Everything is ultimately identity, unity with itself. But those who speak of the philosophy of Identity mean abstract Identity, unity in general, and pay no attention to that upon which alone all depends; namely, the essential nature of this unity, and whether it is defined as Substance or as Spirit. The whole of philosophy is nothing else than a study of the nature of different kinds of unity; the Philosophy of Religion, too, is a succession of unities; it is always unity, yet a unity which is always further defined and made more specific.
In the physical world there are many kinds of unity: when water and earth are brought together, this is a unity, but it is a mixture.

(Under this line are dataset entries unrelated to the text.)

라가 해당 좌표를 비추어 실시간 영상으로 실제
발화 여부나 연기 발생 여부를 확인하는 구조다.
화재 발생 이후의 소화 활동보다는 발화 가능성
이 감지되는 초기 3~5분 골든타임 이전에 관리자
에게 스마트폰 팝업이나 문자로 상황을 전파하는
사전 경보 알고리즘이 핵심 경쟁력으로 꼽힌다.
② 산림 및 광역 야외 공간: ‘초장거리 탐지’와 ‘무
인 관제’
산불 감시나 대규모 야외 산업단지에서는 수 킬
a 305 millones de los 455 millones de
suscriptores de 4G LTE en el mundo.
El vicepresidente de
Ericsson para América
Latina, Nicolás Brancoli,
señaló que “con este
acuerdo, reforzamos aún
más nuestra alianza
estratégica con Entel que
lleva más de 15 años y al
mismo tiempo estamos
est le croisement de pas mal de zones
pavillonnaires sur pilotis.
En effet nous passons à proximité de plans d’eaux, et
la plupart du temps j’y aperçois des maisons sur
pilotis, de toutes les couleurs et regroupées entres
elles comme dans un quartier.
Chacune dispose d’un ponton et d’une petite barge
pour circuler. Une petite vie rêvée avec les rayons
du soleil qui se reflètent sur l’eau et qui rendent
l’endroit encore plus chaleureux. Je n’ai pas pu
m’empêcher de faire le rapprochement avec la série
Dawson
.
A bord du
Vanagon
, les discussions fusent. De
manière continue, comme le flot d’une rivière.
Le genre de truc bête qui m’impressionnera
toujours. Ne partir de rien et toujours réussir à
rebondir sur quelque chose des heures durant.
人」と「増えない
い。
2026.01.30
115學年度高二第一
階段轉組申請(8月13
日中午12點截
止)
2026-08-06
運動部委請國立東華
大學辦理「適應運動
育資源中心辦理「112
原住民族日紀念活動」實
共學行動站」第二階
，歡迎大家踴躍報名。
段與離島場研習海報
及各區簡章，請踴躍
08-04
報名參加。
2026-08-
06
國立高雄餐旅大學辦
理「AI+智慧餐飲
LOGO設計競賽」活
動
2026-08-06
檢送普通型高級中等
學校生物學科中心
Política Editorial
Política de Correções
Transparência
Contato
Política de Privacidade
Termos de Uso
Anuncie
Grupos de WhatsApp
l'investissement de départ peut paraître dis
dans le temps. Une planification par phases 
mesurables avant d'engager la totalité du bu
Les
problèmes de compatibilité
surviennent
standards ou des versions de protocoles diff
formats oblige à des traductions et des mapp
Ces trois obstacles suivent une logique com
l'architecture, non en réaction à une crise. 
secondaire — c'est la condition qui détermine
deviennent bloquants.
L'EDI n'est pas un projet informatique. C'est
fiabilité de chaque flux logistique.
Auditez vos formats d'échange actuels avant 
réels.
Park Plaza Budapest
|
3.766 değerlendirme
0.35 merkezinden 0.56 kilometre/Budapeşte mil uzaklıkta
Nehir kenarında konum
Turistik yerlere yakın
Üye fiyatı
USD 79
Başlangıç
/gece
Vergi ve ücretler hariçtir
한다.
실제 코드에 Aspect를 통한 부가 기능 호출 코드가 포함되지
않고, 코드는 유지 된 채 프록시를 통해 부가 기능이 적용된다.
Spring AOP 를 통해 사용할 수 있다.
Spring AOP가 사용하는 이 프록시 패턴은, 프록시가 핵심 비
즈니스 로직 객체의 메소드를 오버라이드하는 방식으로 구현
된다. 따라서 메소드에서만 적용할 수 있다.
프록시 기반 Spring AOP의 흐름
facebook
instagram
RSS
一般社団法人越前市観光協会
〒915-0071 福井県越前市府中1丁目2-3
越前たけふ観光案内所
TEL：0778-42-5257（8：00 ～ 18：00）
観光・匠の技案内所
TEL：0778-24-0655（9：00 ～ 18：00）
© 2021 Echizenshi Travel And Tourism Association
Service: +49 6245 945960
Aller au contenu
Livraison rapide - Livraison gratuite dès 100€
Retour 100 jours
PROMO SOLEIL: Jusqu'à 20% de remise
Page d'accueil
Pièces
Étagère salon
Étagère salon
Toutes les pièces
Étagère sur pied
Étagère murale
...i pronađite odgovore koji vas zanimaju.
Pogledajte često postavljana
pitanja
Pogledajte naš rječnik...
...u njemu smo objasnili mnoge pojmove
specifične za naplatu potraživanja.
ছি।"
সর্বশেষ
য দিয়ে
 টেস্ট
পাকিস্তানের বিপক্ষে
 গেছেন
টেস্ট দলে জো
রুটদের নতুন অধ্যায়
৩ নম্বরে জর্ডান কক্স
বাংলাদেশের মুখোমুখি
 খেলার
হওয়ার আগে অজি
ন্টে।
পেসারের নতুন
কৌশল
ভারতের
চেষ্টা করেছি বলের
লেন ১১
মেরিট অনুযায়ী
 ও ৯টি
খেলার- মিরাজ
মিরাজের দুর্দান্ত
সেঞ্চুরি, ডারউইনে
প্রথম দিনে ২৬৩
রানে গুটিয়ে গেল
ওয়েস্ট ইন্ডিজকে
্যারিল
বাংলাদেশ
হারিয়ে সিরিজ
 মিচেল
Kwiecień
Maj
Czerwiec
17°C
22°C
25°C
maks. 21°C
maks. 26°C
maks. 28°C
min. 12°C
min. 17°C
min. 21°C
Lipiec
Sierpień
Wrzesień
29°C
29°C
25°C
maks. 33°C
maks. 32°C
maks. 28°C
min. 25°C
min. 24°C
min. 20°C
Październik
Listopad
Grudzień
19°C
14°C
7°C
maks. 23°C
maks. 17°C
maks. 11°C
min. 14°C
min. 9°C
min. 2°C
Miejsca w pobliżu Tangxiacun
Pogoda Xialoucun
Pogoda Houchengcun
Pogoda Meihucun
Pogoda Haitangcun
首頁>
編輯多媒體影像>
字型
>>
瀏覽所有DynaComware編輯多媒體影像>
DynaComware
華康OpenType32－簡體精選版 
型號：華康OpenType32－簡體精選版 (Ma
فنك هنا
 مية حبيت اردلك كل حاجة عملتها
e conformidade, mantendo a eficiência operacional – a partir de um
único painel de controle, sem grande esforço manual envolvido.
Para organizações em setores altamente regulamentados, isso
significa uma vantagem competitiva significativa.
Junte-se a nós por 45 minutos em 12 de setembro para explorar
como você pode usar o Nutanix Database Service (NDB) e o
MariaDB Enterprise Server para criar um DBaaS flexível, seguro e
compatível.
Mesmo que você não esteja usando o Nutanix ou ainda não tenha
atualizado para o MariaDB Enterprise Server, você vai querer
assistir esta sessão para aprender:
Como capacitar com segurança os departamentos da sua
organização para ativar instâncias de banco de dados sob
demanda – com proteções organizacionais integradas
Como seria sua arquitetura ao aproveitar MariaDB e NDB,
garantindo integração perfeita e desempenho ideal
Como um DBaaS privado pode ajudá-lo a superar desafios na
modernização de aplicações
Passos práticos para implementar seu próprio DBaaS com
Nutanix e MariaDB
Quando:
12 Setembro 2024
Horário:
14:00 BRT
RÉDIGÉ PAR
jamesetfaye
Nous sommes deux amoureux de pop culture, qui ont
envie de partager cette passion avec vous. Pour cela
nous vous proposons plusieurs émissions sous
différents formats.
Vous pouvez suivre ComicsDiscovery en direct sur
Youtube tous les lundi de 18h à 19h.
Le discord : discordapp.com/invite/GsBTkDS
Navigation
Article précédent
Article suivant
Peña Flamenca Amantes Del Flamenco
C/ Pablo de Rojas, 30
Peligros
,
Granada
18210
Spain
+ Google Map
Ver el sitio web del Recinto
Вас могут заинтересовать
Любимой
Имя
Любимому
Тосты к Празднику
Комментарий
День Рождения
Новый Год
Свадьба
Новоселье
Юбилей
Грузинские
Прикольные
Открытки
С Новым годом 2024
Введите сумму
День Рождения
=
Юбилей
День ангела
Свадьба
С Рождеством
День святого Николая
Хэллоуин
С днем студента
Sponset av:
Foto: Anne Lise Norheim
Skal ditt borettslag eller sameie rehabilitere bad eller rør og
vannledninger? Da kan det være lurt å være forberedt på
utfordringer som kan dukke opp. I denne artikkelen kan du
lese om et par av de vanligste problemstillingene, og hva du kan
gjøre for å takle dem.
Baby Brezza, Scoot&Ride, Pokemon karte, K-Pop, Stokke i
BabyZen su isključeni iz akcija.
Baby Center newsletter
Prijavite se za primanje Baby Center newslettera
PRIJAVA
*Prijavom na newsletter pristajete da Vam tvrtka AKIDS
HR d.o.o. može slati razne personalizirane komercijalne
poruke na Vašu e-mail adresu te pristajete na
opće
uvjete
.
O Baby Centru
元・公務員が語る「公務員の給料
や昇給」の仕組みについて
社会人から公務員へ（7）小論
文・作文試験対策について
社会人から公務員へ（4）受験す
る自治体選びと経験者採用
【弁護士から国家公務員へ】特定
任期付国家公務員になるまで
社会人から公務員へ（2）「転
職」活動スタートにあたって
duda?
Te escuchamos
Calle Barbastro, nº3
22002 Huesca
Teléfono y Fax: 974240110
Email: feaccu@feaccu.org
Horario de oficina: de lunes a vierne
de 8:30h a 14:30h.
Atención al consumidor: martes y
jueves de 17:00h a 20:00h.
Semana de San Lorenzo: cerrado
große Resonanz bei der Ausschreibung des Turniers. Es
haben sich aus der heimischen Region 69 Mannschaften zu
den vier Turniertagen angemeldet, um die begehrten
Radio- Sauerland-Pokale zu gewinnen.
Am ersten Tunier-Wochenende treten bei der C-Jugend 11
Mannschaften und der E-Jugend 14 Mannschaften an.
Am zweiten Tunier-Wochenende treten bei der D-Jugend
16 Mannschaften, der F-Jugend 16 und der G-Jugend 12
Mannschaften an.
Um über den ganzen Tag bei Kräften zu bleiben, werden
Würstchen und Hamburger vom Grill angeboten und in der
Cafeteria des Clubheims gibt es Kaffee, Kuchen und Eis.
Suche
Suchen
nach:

If I bring together a base and an acid and a salt, a crystal is the result. I have water too, but I cannot see it, and there is not the slightest moisture. The unity of the water with this material is, therefore, a unity of quite a different character from that in which water and earth are mingled. What is of importance, is the difference in the character of the unity. The Unity of God is always Unity, but everything depends upon the particular nature of this Unity; this point being disregarded, that upon which everything depends is overlooked.
What we have first is this divine Universality—Spirit in its entirely undetermined Universality—for which there exists absolutely no element of difference. But upon this absolute foundation (and this we state for the moment as fact) there now appears that element of distinction which, in its spiritual character, is consciousness, and it is with this distinction that religion, as such, begins. When the absolute Universality advances to the stage of judgment, that is to say, when it proceeds to posit itself as determinateness, and God exists as Spirit for Spirit, we have reached the standpoint from which God is regarded as the object of consciousness, and Thought, which at the beginning was universal, is seen to have entered into the condition of relation and differentiation.